» Your goal: Below are entries; count the lines among them that contain the word "could", and give only the count.

(Page images and extracted text)
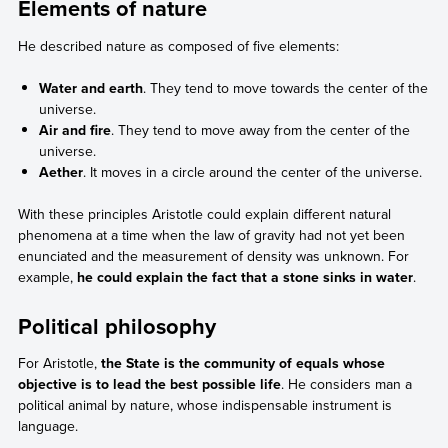
Elements of nature
He described nature as composed of five elements:
Water and earth
. They tend to move towards the center of the
universe.
Air and fire
. They tend to move away from the center of the
universe.
Aether
. It moves in a circle around the center of the universe.
With these principles Aristotle could explain different natural
phenomena at a time when the law of gravity had not yet been
enunciated and the measurement of density was unknown. For
example,
he could explain the fact that a stone sinks in water
.
Political philosophy
For Aristotle,
the State is the community of equals whose
objective is to lead the best possible life
. He considers man a
political animal by nature, whose indispensable instrument is
language.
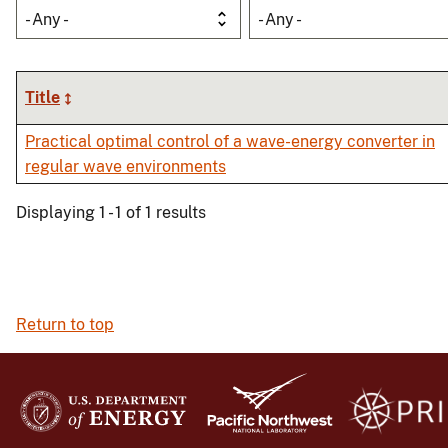
- Any -
- Any -
Title
Practical optimal control of a wave-energy converter in
regular wave environments
Displaying 1 - 1 of 1 results
Return to top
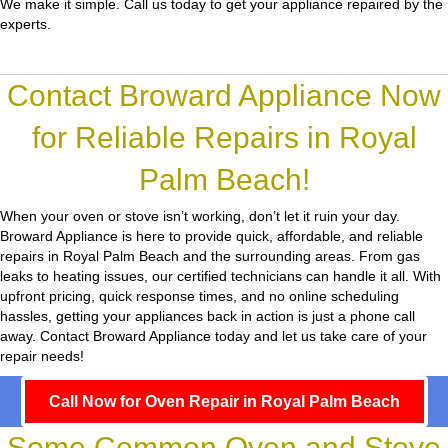
We make it simple. Call us today to get your appliance repaired by the
experts.
Contact Broward Appliance Now
for Reliable Repairs in Royal
Palm Beach!
When your oven or stove isn’t working, don’t let it ruin your day.
Broward Appliance
is here to provide quick, affordable, and reliable
repairs in Royal Palm Beach and the surrounding areas. From gas
leaks to heating issues, our certified technicians can handle it all. With
upfront pricing, quick response times, and no online scheduling
hassles, getting your appliances back in action is just a phone call
away. Contact Broward Appliance today and let us take care of your
repair needs!
Call Now for Oven Repair in Royal Palm Beach
Some Common Oven and Stove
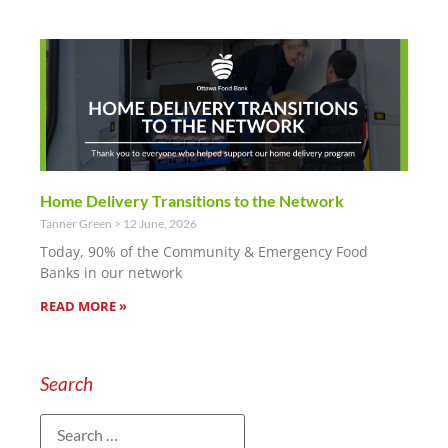
Home Delivery Transitions to the Network
Tanner Green
12 June, 2026
Today, 90% of the Community & Emergency Food
Banks in our network
READ MORE »
Search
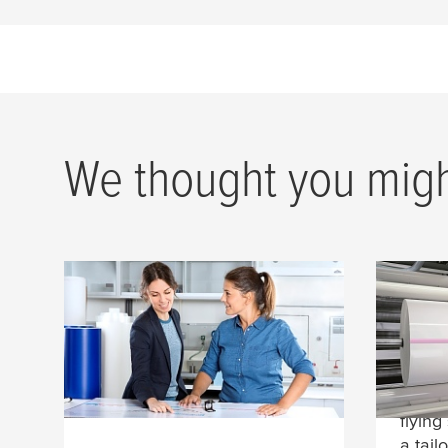
We thought you might
tesa
® cushioning foams
Spli
Mate
tesa
® cushioning foams for
high-quality flexo printing on
Film c
corrugated board.
our d
flying
a tail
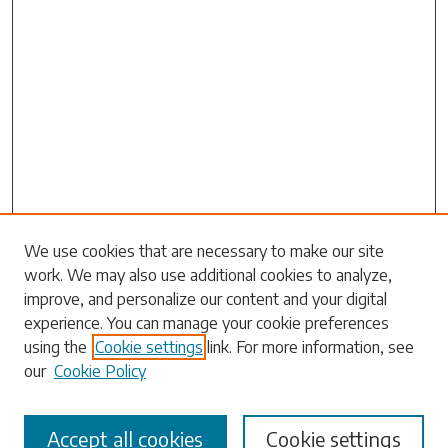
Search
We use cookies that are necessary to make our site
work. We may also use additional cookies to analyze,
Enter search terms:
improve, and personalize our content and your digital
experience. You can manage your cookie preferences
using the
Cookie settings
link. For more information, see
our
Cookie Policy
Select context to search:
Accept all cookies
Cookie settings
Advanced Search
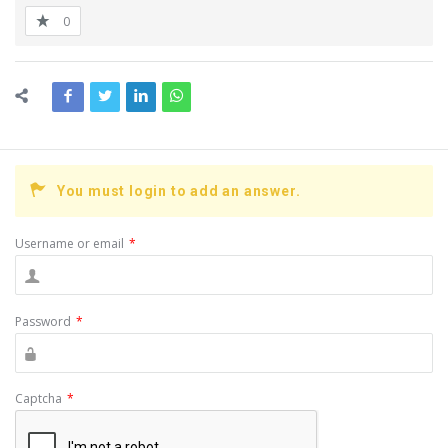
0
You must login to add an answer.
Username or email
*
Password
*
Captcha
*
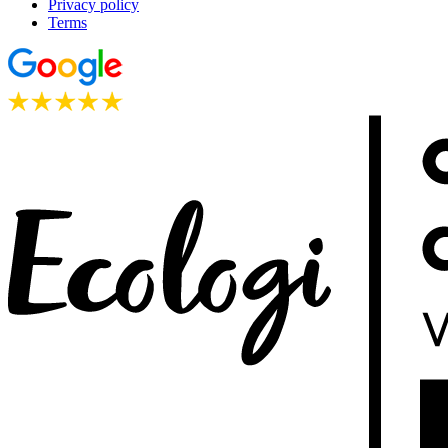
Privacy policy
Terms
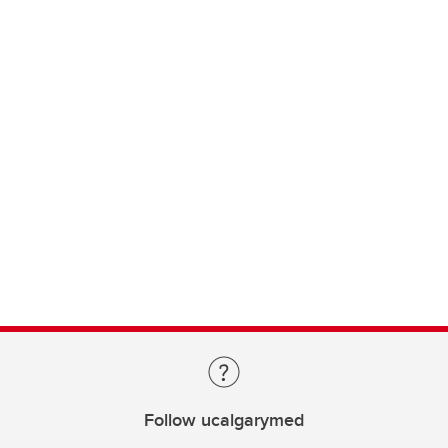
Follow ucalgarymed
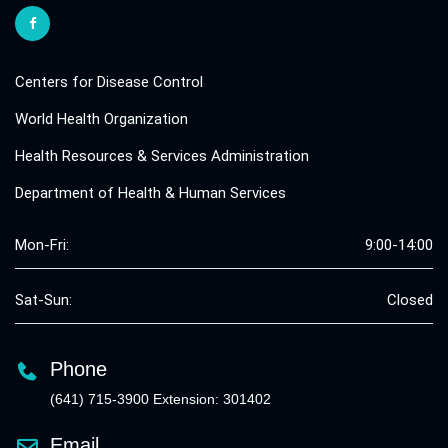
Centers for Disease Control
World Health Organization
Health Resources & Services Administration
Department of Health & Human Services
Mon-Fri:
9:00-14:00
Sat-Sun:
Closed
Phone
(641) 715-3900 Extension: 301402
Email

» Task answer: 2